EXERCISE REQUIREMENTS = Please repeat the records below exactly, skipping any pictures.

☆ ☆ ☆ ☆ ☆ ☆ ☆

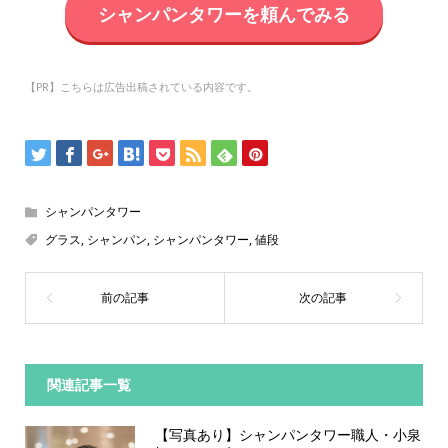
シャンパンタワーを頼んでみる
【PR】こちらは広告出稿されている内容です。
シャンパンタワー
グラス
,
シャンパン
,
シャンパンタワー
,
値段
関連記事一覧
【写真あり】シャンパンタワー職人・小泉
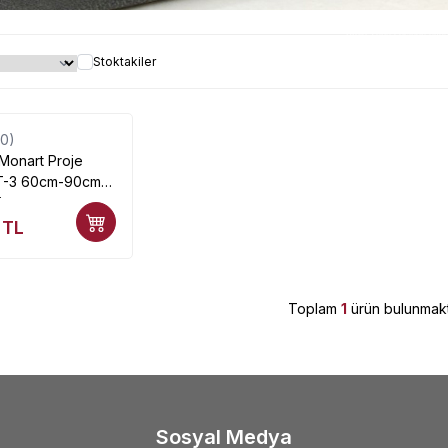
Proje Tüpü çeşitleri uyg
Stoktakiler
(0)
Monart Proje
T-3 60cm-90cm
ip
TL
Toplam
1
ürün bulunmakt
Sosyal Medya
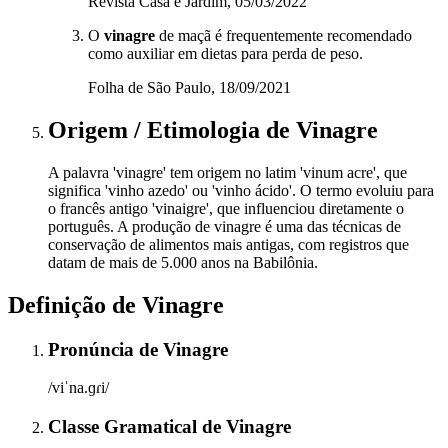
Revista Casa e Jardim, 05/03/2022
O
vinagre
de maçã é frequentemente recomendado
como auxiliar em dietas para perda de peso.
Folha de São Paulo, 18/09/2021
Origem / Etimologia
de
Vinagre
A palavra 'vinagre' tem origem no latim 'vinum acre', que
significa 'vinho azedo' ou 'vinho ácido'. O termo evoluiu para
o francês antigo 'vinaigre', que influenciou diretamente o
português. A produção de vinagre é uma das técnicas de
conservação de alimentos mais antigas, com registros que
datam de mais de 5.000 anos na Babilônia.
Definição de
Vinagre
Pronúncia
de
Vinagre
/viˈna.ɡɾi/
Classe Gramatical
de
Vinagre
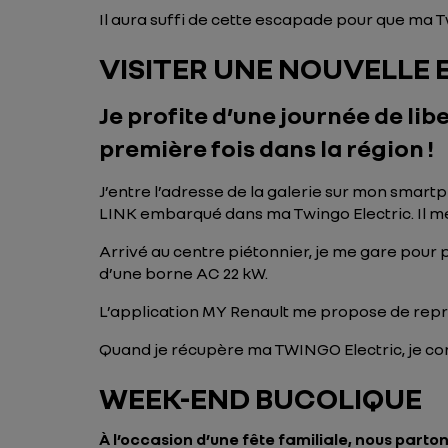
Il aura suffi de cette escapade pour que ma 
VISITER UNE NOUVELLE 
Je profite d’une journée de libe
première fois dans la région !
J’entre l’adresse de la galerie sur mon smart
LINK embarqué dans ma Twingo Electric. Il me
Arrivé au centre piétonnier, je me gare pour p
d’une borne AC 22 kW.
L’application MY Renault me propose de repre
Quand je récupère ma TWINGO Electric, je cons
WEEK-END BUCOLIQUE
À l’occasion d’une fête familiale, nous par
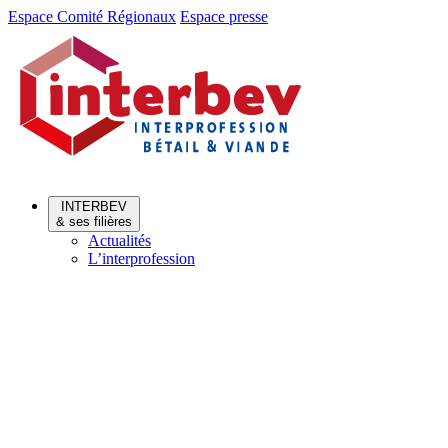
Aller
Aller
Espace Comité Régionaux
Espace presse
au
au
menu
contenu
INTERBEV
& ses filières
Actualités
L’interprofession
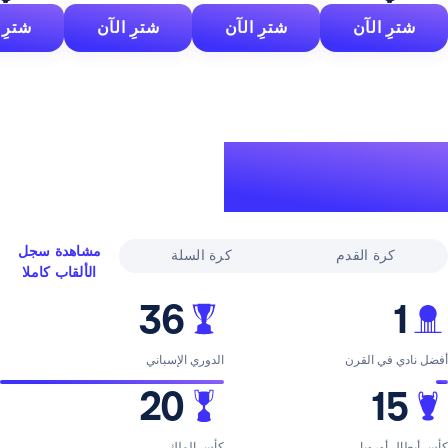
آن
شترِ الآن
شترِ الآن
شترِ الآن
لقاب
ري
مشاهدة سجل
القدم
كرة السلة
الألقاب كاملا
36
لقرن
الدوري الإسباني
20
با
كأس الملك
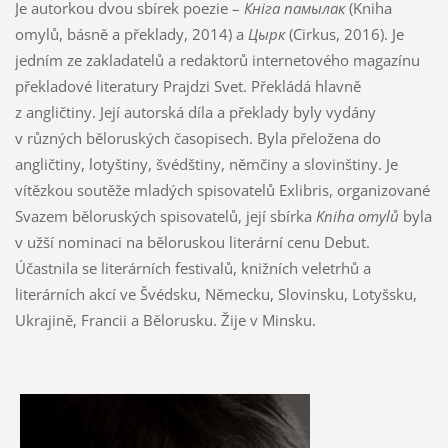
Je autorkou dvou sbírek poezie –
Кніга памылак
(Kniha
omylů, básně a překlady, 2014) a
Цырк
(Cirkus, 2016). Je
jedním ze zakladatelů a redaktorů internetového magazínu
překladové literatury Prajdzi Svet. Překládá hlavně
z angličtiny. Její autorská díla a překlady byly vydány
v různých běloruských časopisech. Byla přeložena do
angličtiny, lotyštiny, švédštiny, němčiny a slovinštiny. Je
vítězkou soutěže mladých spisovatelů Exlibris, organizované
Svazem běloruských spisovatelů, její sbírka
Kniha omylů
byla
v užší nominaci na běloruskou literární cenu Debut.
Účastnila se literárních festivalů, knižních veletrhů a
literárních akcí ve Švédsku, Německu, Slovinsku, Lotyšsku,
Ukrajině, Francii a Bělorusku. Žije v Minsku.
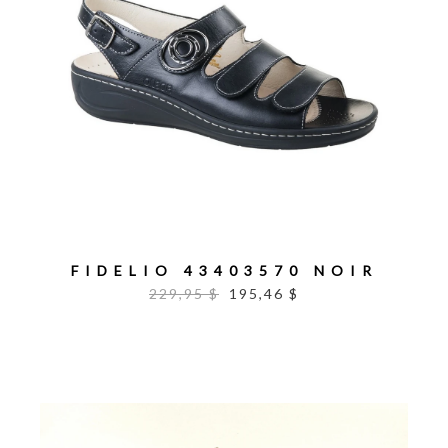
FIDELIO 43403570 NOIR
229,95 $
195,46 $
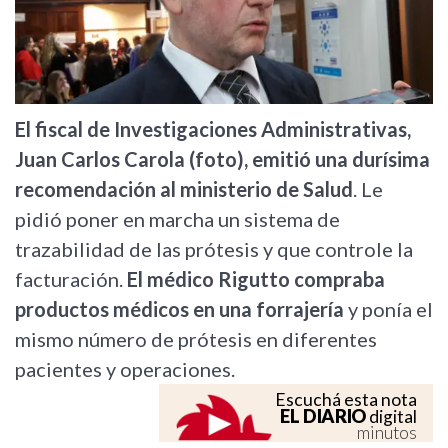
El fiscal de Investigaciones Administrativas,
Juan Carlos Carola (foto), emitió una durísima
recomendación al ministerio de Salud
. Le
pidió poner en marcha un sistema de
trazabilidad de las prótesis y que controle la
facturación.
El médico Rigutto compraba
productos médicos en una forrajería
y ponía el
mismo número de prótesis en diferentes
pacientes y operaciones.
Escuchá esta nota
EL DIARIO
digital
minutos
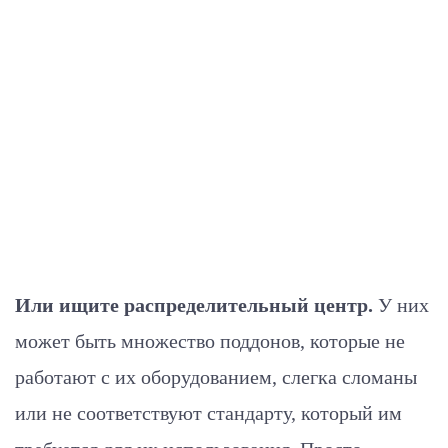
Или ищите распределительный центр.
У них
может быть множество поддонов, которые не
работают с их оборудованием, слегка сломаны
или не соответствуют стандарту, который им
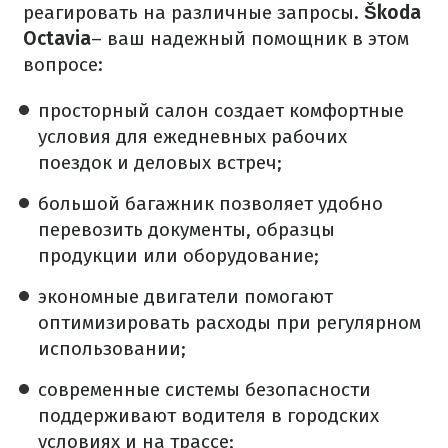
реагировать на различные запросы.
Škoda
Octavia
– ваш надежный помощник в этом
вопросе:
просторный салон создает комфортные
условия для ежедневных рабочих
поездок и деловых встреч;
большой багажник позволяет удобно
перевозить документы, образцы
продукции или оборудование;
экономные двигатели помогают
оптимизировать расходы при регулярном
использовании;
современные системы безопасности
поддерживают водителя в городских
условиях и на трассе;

☆ ☆ ☆ ☆ ☆ ☆ ☆

SOLUTION TO THIS PROBLEM =
シャンパンタワーを頼んでみる
【PR】こちらは広告出稿されている内容です。
シャンパンタワー
グラス
,
シャンパン
,
シャンパンタワー
,
値段
関連記事一覧
【写真あり】シャンパンタワー職人・小泉
Proje Tüpü çeşitleri uyg
Stoktakiler
(0)
Monart Proje
T-3 60cm-90cm
ip
TL
Toplam
1
ürün bulunmakt
Sosyal Medya
Revista Casa e Jardim, 05/03/2022
O
vinagre
de maçã é frequentemente recomendado
como auxiliar em dietas para perda de peso.
Folha de São Paulo, 18/09/2021
Origem / Etimologia
de
Vinagre
A palavra 'vinagre' tem origem no latim 'vinum acre', que
significa 'vinho azedo' ou 'vinho ácido'. O termo evoluiu para
o francês antigo 'vinaigre', que influenciou diretamente o
português. A produção de vinagre é uma das técnicas de
conservação de alimentos mais antigas, com registros que
datam de mais de 5.000 anos na Babilônia.
Definição de
Vinagre
Pronúncia
de
Vinagre
/viˈna.ɡɾi/
Classe Gramatical
de
Vinagre
Il aura suffi de cette escapade pour que ma 
VISITER UNE NOUVELLE 
Je profite d’une journée de libe
première fois dans la région !
J’entre l’adresse de la galerie sur mon smart
LINK embarqué dans ma Twingo Electric. Il me
Arrivé au centre piétonnier, je me gare pour p
d’une borne AC 22 kW.
L’application MY Renault me propose de repre
Quand je récupère ma TWINGO Electric, je cons
WEEK-END BUCOLIQUE
À l’occasion d’une fête familiale, nous par
Aller
Aller
Espace Comité Régionaux
Espace presse
au
au
menu
contenu
INTERBEV
& ses filières
Actualités
L’interprofession
آن
شترِ الآن
شترِ الآن
شترِ الآن
لقاب
ري
مشاهدة سجل
القدم
كرة السلة
الألقاب كاملا
36
لقرن
الدوري الإسباني
20
با
كأس الملك
Je autorkou dvou sbírek poezie –
Кніга памылак
(Kniha
omylů, básně a překlady, 2014) a
Цырк
(Cirkus, 2016). Je
jedním ze zakladatelů a redaktorů internetového magazínu
překladové literatury Prajdzi Svet. Překládá hlavně
z angličtiny. Její autorská díla a překlady byly vydány
v různých běloruských časopisech. Byla přeložena do
angličtiny, lotyštiny, švédštiny, němčiny a slovinštiny. Je
vítězkou soutěže mladých spisovatelů Exlibris, organizované
Svazem běloruských spisovatelů, její sbírka
Kniha omylů
byla
v užší nominaci na běloruskou literární cenu Debut.
Účastnila se literárních festivalů, knižních veletrhů a
literárních akcí ve Švédsku, Německu, Slovinsku, Lotyšsku,
Ukrajině, Francii a Bělorusku. Žije v Minsku.
FIDELIO 43403570 NOIR
229,95 $
195,46 $
El fiscal de Investigaciones Administrativas,
Juan Carlos Carola (foto), emitió una durísima
recomendación al ministerio de Salud
. Le
pidió poner en marcha un sistema de
trazabilidad de las prótesis y que controle la
facturación.
El médico Rigutto compraba
productos médicos en una forrajería
y ponía el
mismo número de prótesis en diferentes
pacientes y operaciones.
Escuchá esta nota
EL DIARIO
digital
minutos
Или ищите распределительный центр.
У них
может быть множество поддонов, которые не
работают с их оборудованием, слегка сломаны
или не соответствуют стандарту, который им
реагировать на различные запросы.
Škoda
Octavia
– ваш надежный помощник в этом
вопросе:
просторный салон создает комфортные
условия для ежедневных рабочих
поездок и деловых встреч;
большой багажник позволяет удобно
перевозить документы, образцы
продукции или оборудование;
экономные двигатели помогают
оптимизировать расходы при регулярном
использовании;
современные системы безопасности
поддерживают водителя в городских
условиях и на трассе;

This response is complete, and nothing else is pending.